How to start in my journal? Uncle Dražen said from the beginning of my memory to now. Okay. First thing I know from when I am very young is war. In some days before grade one I am playing alone outside my house. From nowhere there is siren and whistling sounds through the clouds and air to my ears. One shell explodes on a street close by. After that I am upside down flying, very scared, crying for my mother. But it is my mother that grabbed me.
She is carrying me to the basement of my neighbor for safe shelter from shells. I sleep that night on the floor in basement with no bathroom.
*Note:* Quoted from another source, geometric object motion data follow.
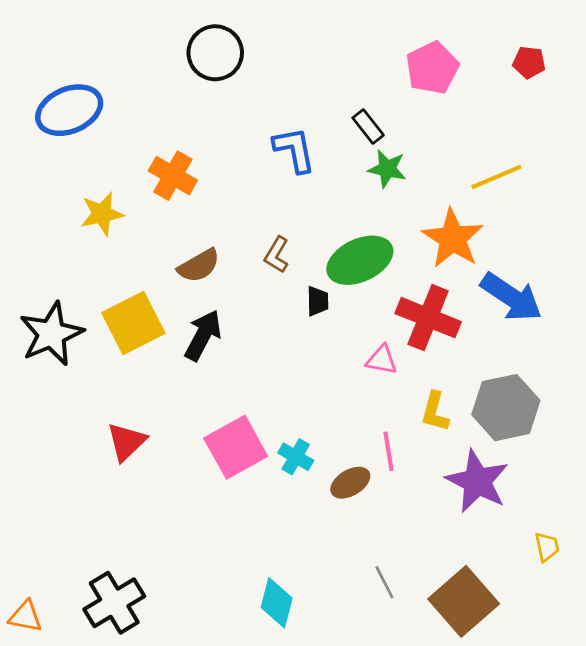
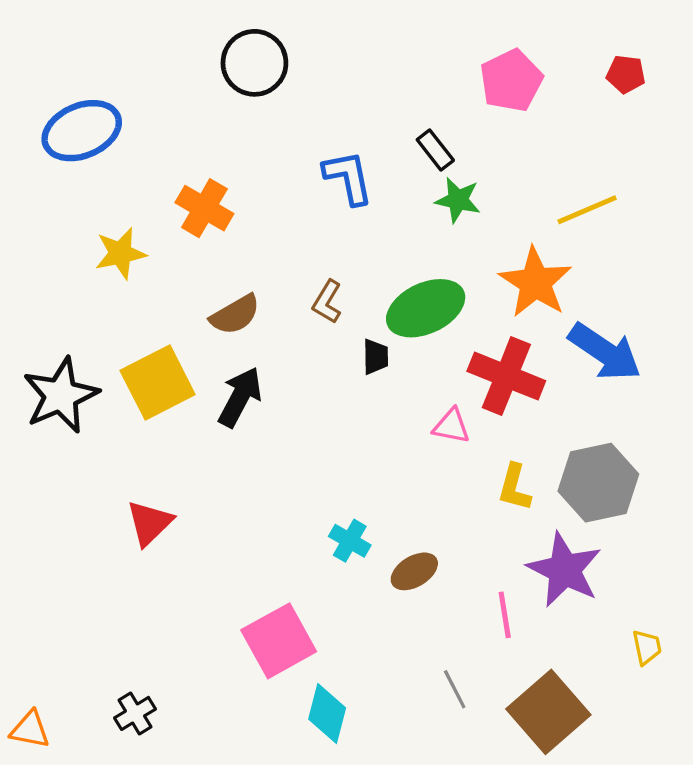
pink square: (236, 447) -> (279, 641), moved
pink line: (389, 451) -> (505, 615), moved
black cross: (114, 603) -> (135, 713), size x0.6

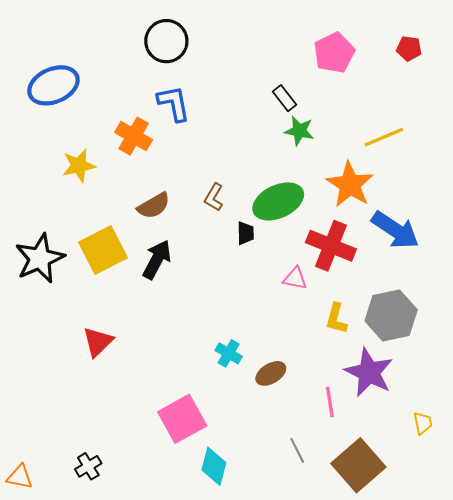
blue L-shape: (348, 177) -> (174, 103), moved

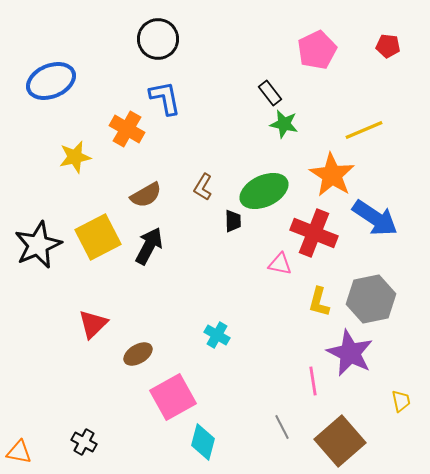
brown ellipse: (271, 373) -> (138, 354), moved
black cross: (88, 466) -> (84, 442), turned -30

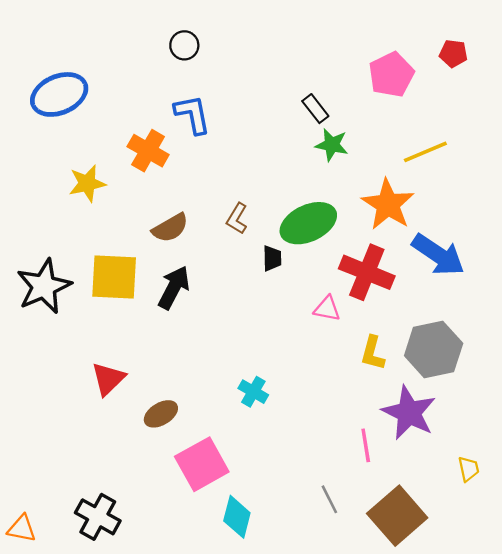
black circle: (158, 39) -> (184, 45), size x0.6
pink pentagon: (317, 50) -> (391, 75), moved
yellow square: (98, 237) -> (114, 277), turned 30
black cross: (84, 442) -> (98, 517), size x1.5

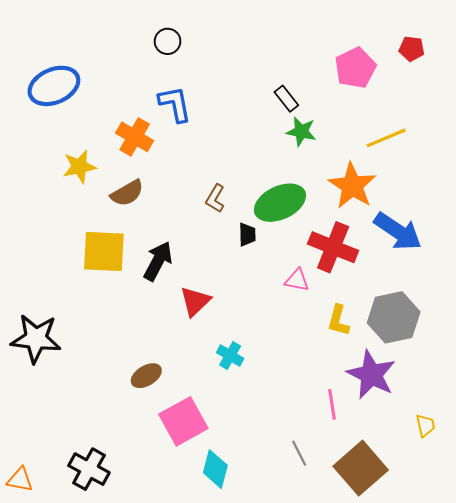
brown semicircle: (170, 228) -> (127, 193), moved
black star: (44, 286) -> (36, 339), moved, turned 30
red triangle: (108, 379) -> (195, 301), moved

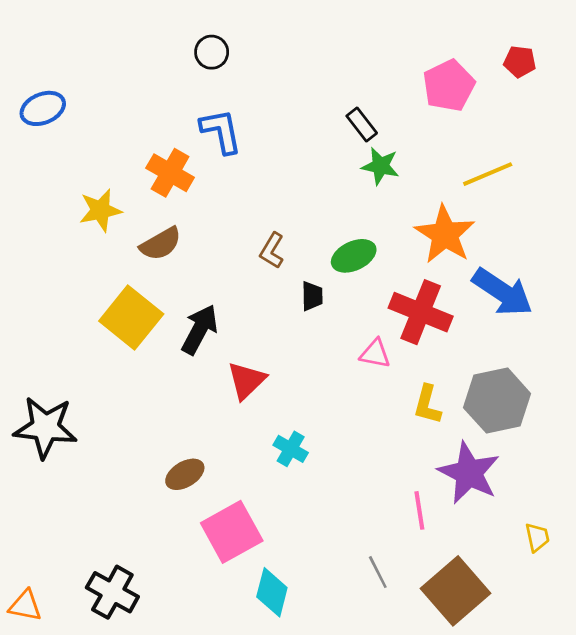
blue ellipse: (54, 86) -> (43, 108), moved, size x0.7
green ellipse: (280, 203) -> (354, 256), size x0.7
yellow square: (104, 252) -> (131, 318), turned 36

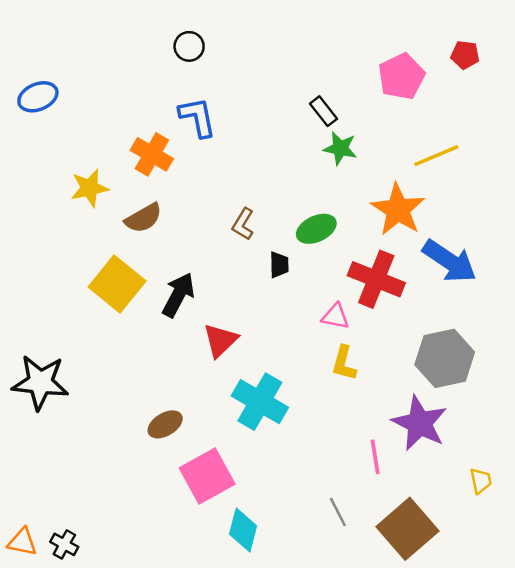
yellow L-shape: (427, 405) -> (344, 363), moved
cyan cross: (291, 449) -> (260, 402), size x1.8
black cross: (112, 592) -> (64, 544), moved, size x0.6

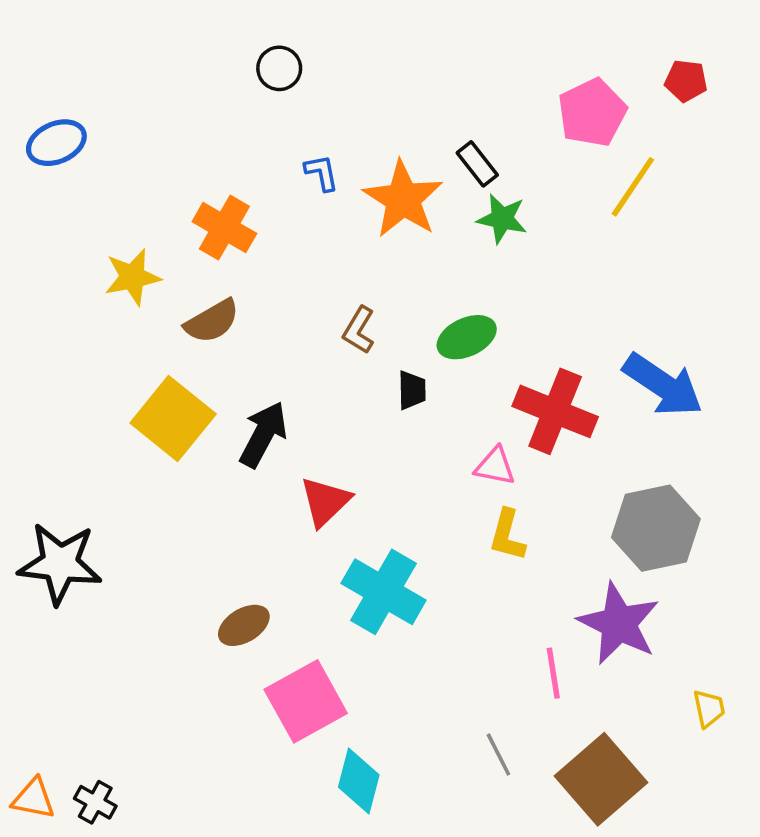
blue L-shape: (198, 117) -> (322, 173), moved, size x0.6
yellow line: (436, 156) -> (633, 187), moved, turned -33
orange star: (398, 210) -> (403, 199), moved

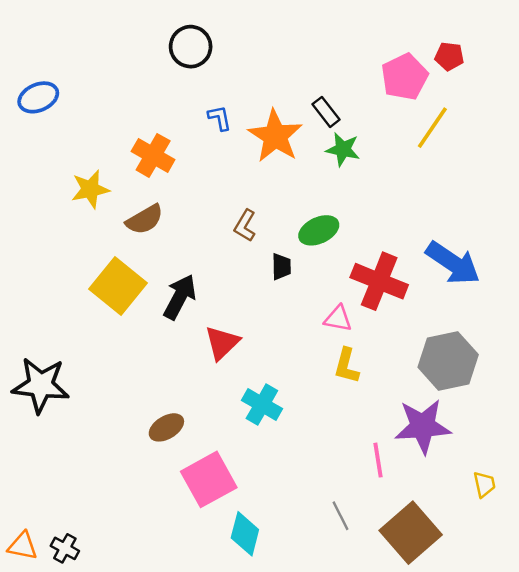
black circle: (279, 68) -> (191, 47), size x1.4
red pentagon: (686, 81) -> (449, 56), moved
cyan cross: (384, 592) -> (262, 404), size x0.7
purple star: (619, 624) -> (423, 426), turned -30

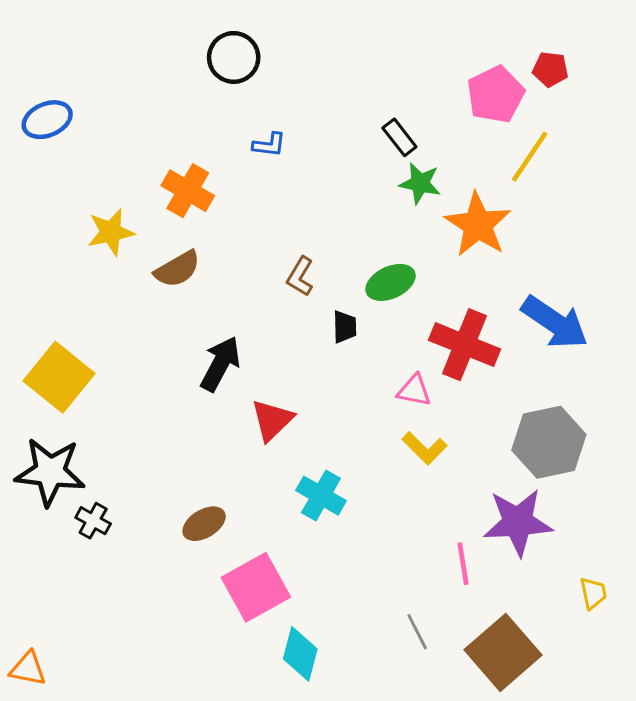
blue L-shape: (220, 118) -> (269, 145), turned 108
orange star: (275, 136) -> (478, 225), moved
yellow square: (118, 286) -> (59, 377), moved
yellow L-shape: (347, 366) -> (425, 448), turned -60
black cross: (65, 548) -> (93, 521), moved

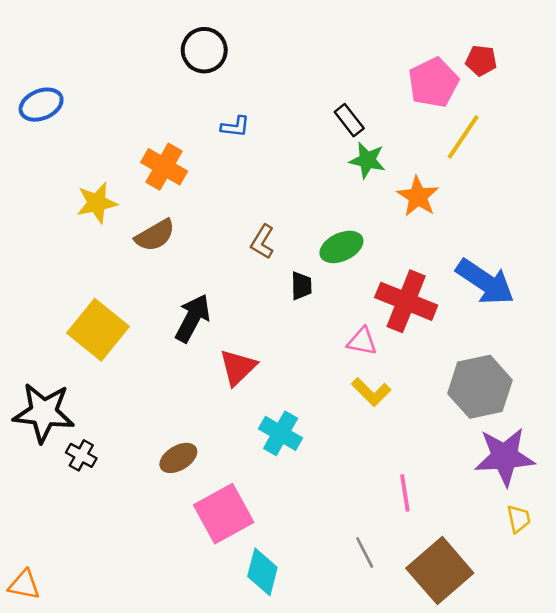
orange star: (478, 225) -> (418, 196), size x0.7
yellow square: (59, 377) -> (98, 330), moved
purple star: (518, 522) -> (505, 457), moved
Now here is my good opinion worth something–yesterday, today, tomorrow is the same. It is like a quiet war. End of Croatia Independence War in 1995, my schoolbook states as fact. Big lie. Only true parts: No more warning sirens. No more shells. No more hiding in shelters in basements with neighbors. But war is still here in Croatia. Every day to night. War is left over. How? Much less tourists travel to here for vacation time to spend money. Few good jobs. Much drinking and drugs. War is poor people fighting for $$$. The factory job for my father? Open! Closed! Open! Closed! That is today.

But there is good things in my life too. Uncle Dražen lives in our house now with me, my mother, my father. My uncle has no spouse or child yet so I am like his son. He teaches me to play basketball–shoot, dribble, pass, defense. Always more defense. Uncle Dražen beat me last time we play 15 to 12. Future I want to play for my high school team. I practice very much with my friends after school, homework, house chores. I am almost 6 feet in height. But more inches are needed. Uncle Dražen said size of the heart is more important than inches for basketball. Each Saturday we get up at 4 o’clock in morning to watch Kobe, LeBron, D-Wade play in
NBA on satellite TV. But the very best is past Michael Jordan highlight dunks on YouTube. He is king of mad hops. I bow down to him. Even if he is retired and old. For now I can only touch the official 10 foot rim. My father said basketball is for child not man. He said enjoy while I still can, and he laugh at Uncle Dražen for spending so much time on sport. One day I will dunk. When I possess more inches and more heart. I will do this before I am a grown man with family to worry for.